Gérard Filoche est un homme politique français de gauche, membre de la LCR puis du Parti socialiste, né à Rouen le 22 décembre 1945 d'un père cheminot et d'une mère aide-soignante. Il est également connu pour son métier d'inspecteur du travail. Il est le père de Léa Filoche, conseillère de Paris.

Sommaire

Des activités professionnelles multiples

Ayant obtenu une licence et un certificat de maîtrise de philosophie à Rouen en 1968, il fut successivement facteur, conducteur de train, manutentionnaire, chauffeur-livreur, maître-auxiliaire, enseignant de philosophie, journaliste, un des dirigeants du quotidien Rouge du 15 mars 1975 au 29 janvier 1979, ouvrier du livre, puis contrôleur du travail à la formation professionnelle de 1982 à 1985. Nommé inspecteur du travail pour ses quarante ans en 1985, il exerça ses fonctions d'abord dans l'agriculture en Champagne Ardennes de 1987 à 1989, ensuite à Paris : 3e arrondissement de mars 1989 à avril 2003 et enfin, 2e arrondissement.


Le militant trotskiste

D'origine ouvrière, il fait des études de philosophie à l'Université de Rouen et adhère à l'Unef. Il anime le Comité Vietnam de Rouen, adhère à la Jeunesse communiste révolutionnaire et participe à Mai 68.
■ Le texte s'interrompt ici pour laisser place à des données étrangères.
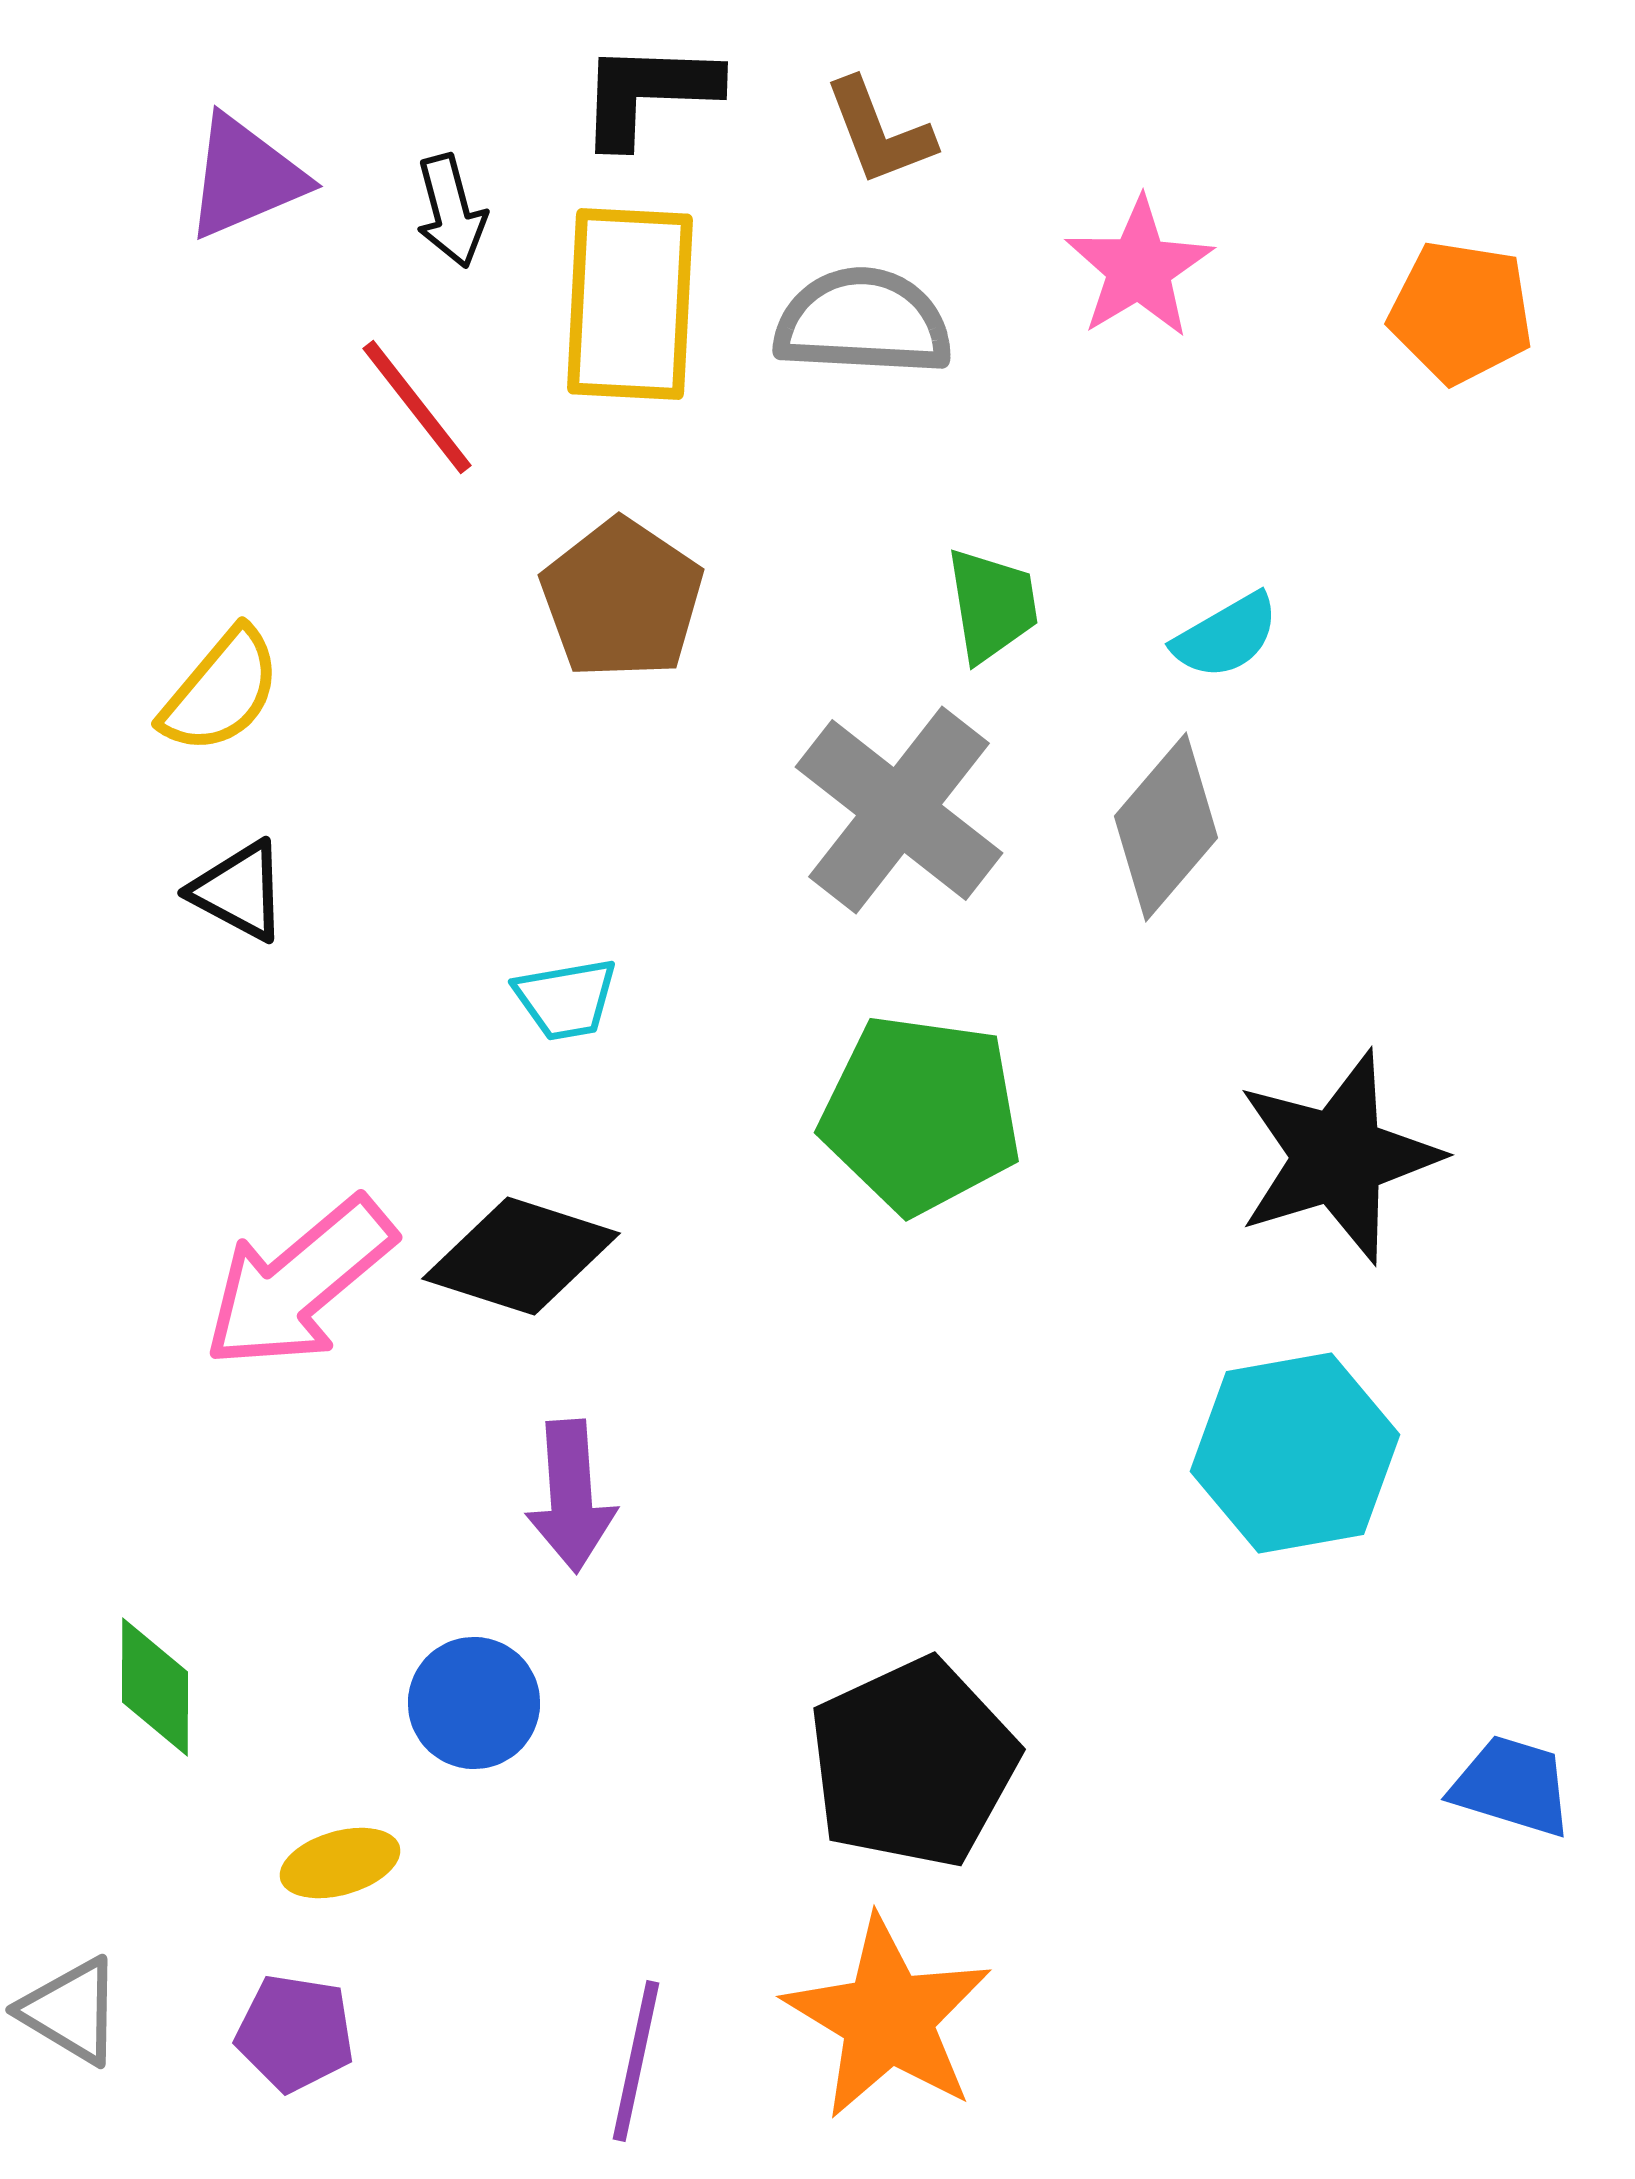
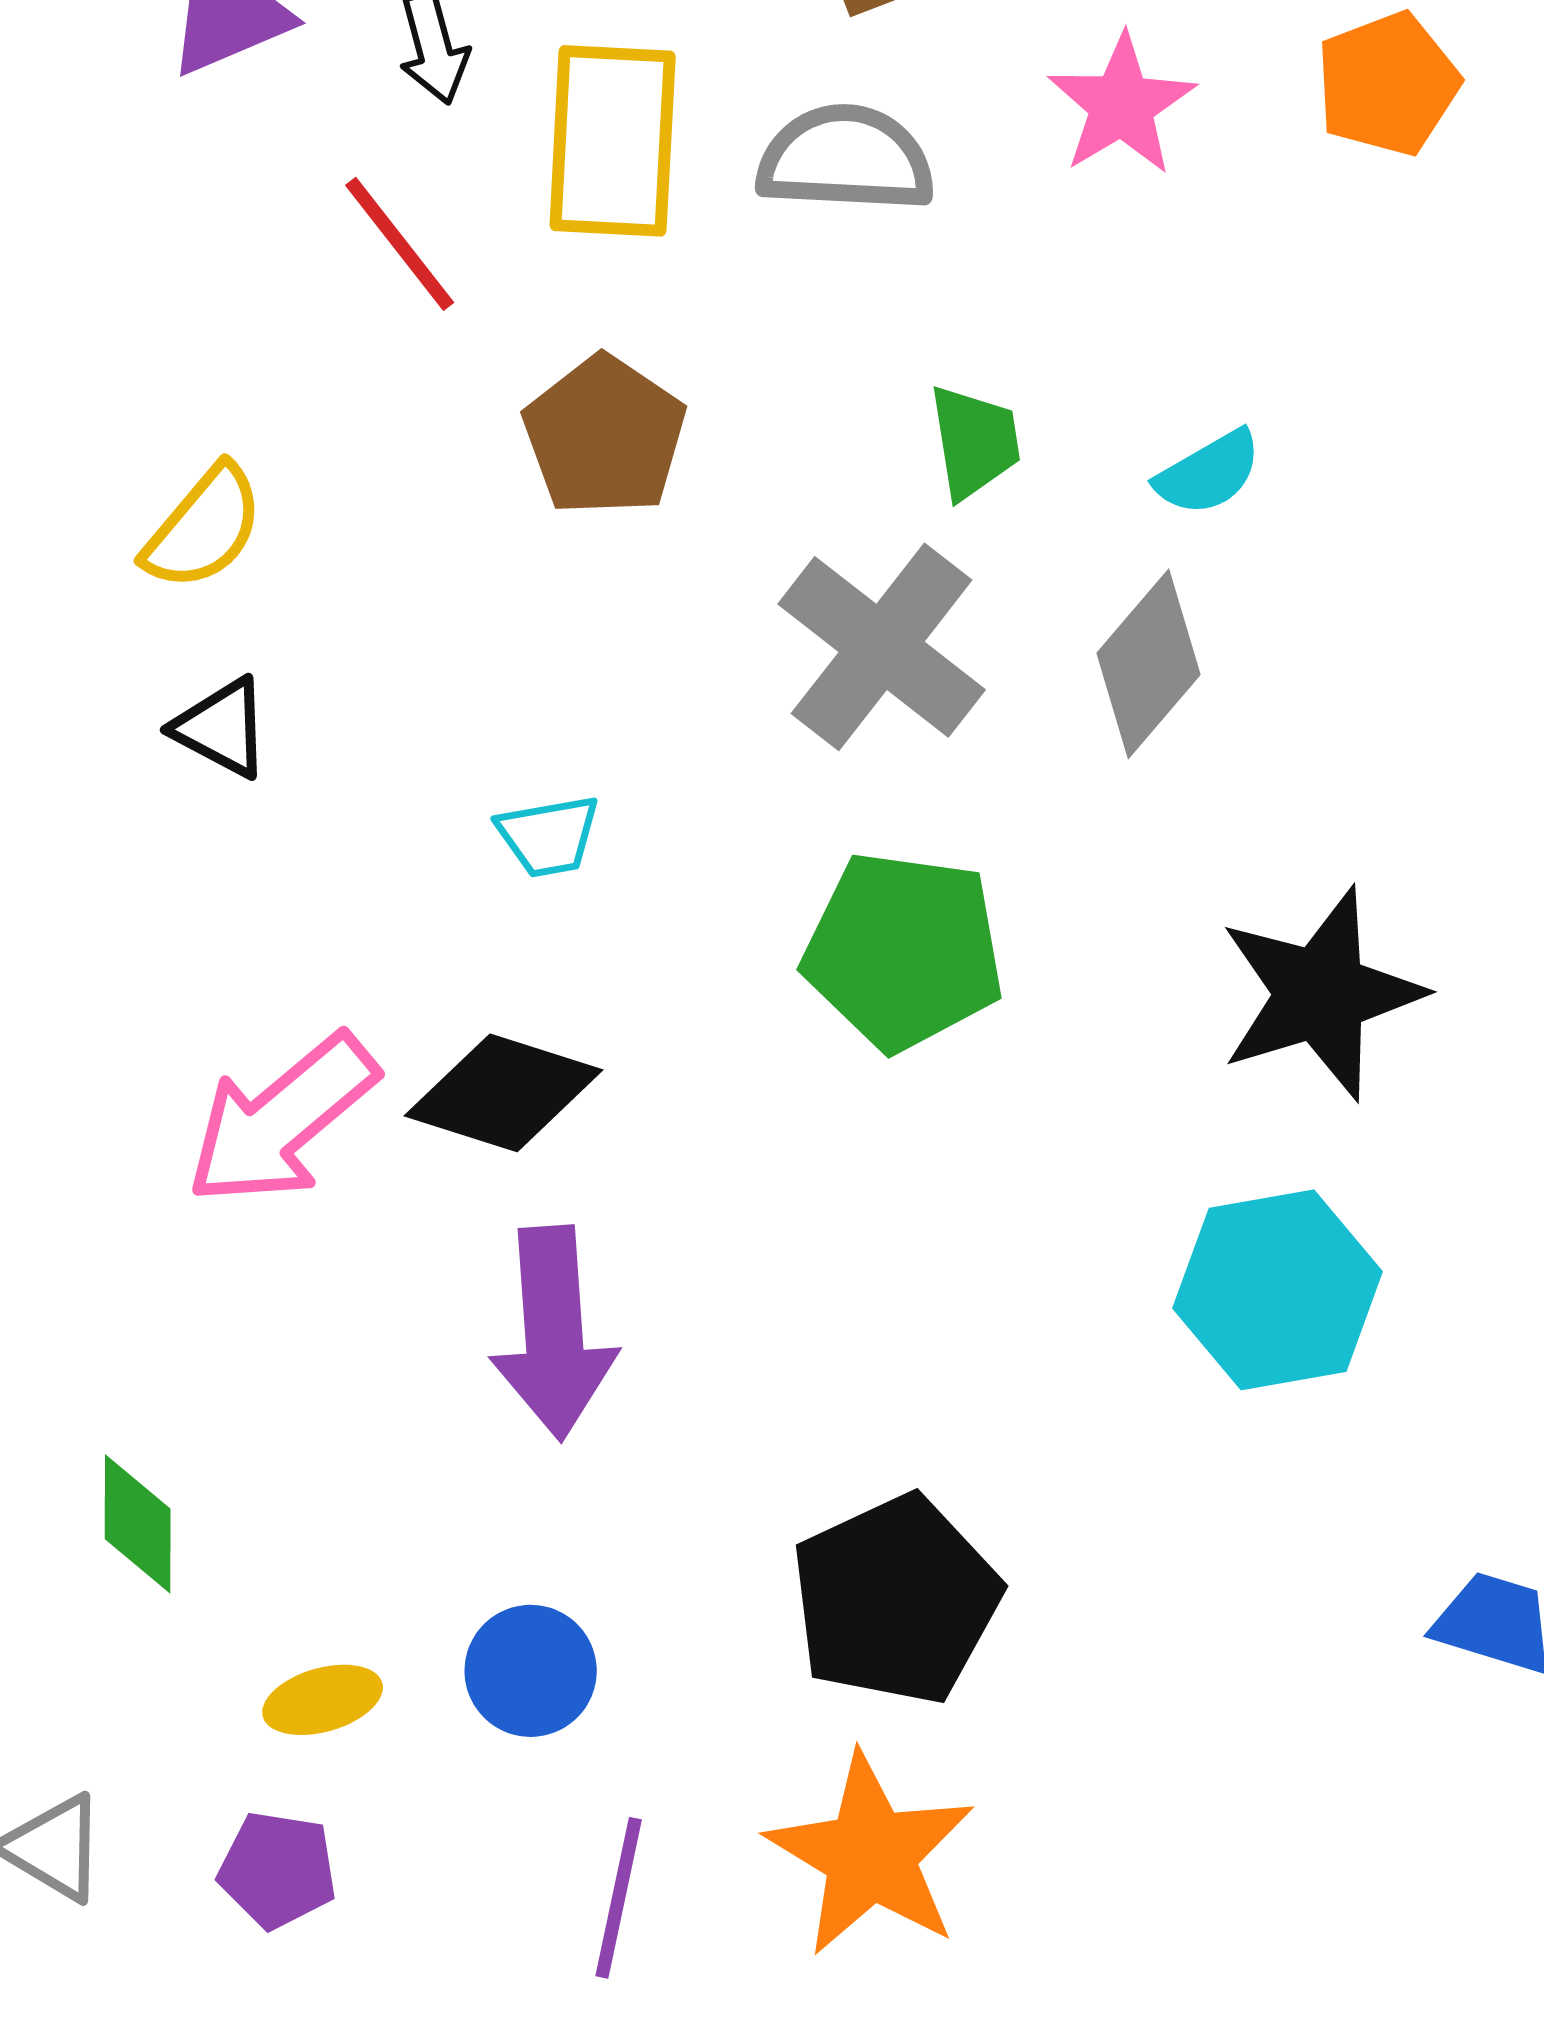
orange pentagon: (1461, 312) -> (1388, 84), moved, turned -30
purple arrow: (571, 1496) -> (554, 1333), size x1.4
blue circle: (474, 1703) -> (531, 1671), moved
Pendant 25 ans, il est l'un des dirigeants de la Ligue communiste révolutionnaire, siégeant au bureau politique, contrôlant une puissante section de la Ligue à Rouen lors de mai 68. Sa femme, Françoise Filoche, est l'une des premières féministes de la LCR, organisant un courant révolutionnaire au début des années 1970 au sein du MLF [1]. Selon lui, seuls Krivine, Bensaïd et Michel Recanati étaient au courant du but de la manifestation du 21 juin 1973 contre le meeting d'Ordre nouveau à la Mutualité, manifestation qui conduisit à la dissolution de la Ligue communiste[2].

Avec Denis Pingaud et Daniel Gluckstein, il est à la tête de la tendance T1 (20 % des voix au Congrès de 1975), qui représente l'opposition à la T2, majoritaire, d'Alain Krivine, Daniel Bensaïd et Henri Weber[3]. Il ne s'alliera avec Krivine qu'en 1978, un an avant la crise financière qui force la LCR à fermer le quotidien Rouge et à effectuer un plan social de licenciement, dont Filoche se charge[3].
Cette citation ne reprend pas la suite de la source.